= Beginning of Section =
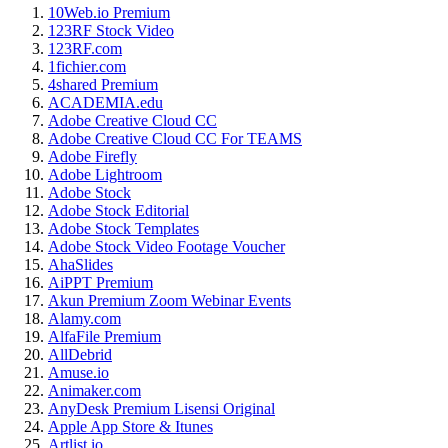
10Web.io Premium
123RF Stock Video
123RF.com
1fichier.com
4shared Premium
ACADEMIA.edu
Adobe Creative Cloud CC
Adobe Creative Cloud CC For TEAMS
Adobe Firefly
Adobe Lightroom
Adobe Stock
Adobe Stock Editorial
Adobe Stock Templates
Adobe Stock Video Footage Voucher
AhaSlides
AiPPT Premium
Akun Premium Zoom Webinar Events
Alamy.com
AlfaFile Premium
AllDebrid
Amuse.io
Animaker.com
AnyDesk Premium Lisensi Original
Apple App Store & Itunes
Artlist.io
= End of Section =
= Beginning of Section =
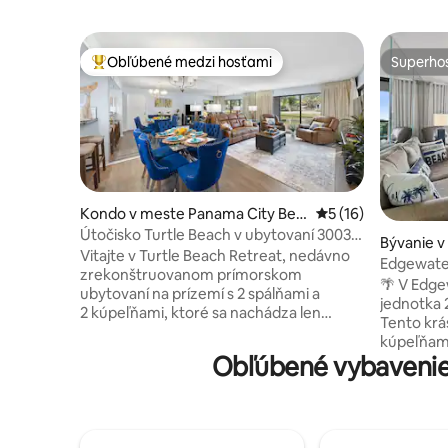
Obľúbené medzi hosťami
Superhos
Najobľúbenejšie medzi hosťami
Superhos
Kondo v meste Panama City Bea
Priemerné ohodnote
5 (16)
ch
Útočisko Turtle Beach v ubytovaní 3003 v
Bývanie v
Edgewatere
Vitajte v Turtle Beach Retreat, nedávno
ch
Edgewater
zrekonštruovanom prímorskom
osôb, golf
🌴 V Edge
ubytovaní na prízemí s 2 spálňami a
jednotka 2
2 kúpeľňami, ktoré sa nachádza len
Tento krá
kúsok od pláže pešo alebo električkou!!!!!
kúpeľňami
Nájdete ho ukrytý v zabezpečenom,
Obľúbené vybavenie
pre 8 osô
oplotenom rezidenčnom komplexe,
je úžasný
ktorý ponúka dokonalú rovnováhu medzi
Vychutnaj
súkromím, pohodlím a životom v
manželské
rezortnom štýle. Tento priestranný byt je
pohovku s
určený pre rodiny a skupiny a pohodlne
= End of Section =
Across the material above, how many lines have the word "Turtle" in them? Answer with a bare number.

FINAL ANSWER =
2